We do occasionally allow ourselves some fun in the office (data-driven of course!)…
As you probably (don’t) know, Matt and I are avid climbers, and it seemed to us that there was no easy way of logging all your hard yards, 7c’s and broken fingernails over at the climbing wall. Hhmm, data, relationships, feedback, user-interface, ok it is missing any serious algo work, but otherwise this looked like it might be worth us building. Here is the li’l website we built: www.gscore.co.uk. The app is currently in trial at select walls and if we get some interest we might roll out it out to a wider audience.
The front-end is built using Flask (and the only guy to go to there is Miguel Grinberg; if I haven’t mentioned him before check out his tutorials and here’s a quick plug for his book). Flask is very enjoyable to work with and lets you get things done fairly quickly. What you don’t understand you can usually figure out.
The hard work (as ever!) is done behind the scenes and is handled by a PostgreSQL database. I use SQLAlchemy (really awesome stuff, particularly if you don’t come from a SQL background; check out Mike Bayer’s tutorials here if you want to see it in action – fun as well as informative). The database is designed with different users in mind:
(i) Climbers we have already mentioned (elogbook, motivational & feedback tool);
(ii) Climbing Centres (to better monitor utilisation of their gyms); and,
For those not in the know, Routesetters are the artists whose job it is to create the new and interesting routes every couple of months, keeping the Climbers and the Centres happy. Our database makes sure that all those logged climbs are fed back so our Routesetter can track the popularity of her routes and what people are saying about them.
You will also have spotted that the app ‘knows’ what each climbing wall looks like but that this changes through time (i.e. any route changes at any wall must be reflected in the database). Routesetters are the glue holding this change management process together.
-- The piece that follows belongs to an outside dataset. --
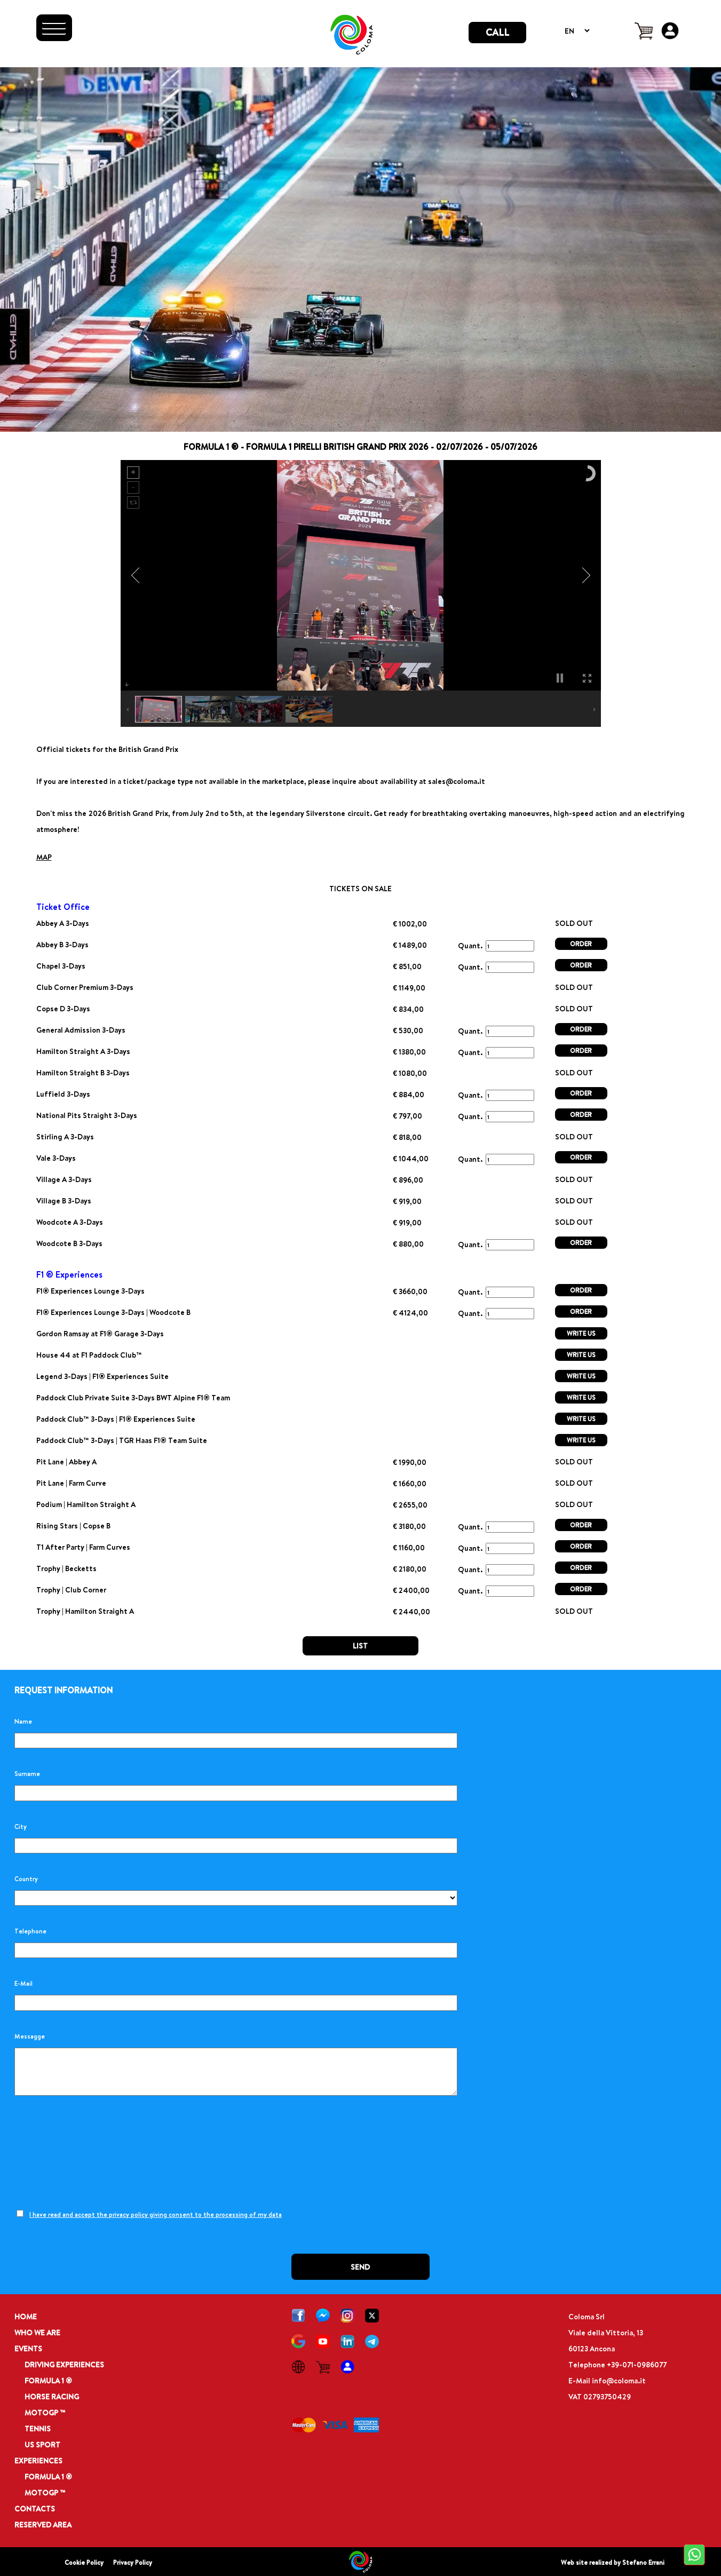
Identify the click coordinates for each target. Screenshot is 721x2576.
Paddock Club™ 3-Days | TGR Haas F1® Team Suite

It isn’t there yet, but we’re in the process of adding a social element so that Climbers can track the progress of their friends and heroes. There is no real data analysis to speak of (not yet anyway), but we are looking at some algo’s to try and capture the power output of our climber. Finally, we’ve been experimenting with NFC, QR codes and the like to fully automate the logging process. GPS doesn’t really work for us here but the idea is to make the logging process as automatic and easy as it is with the running and cycling apps.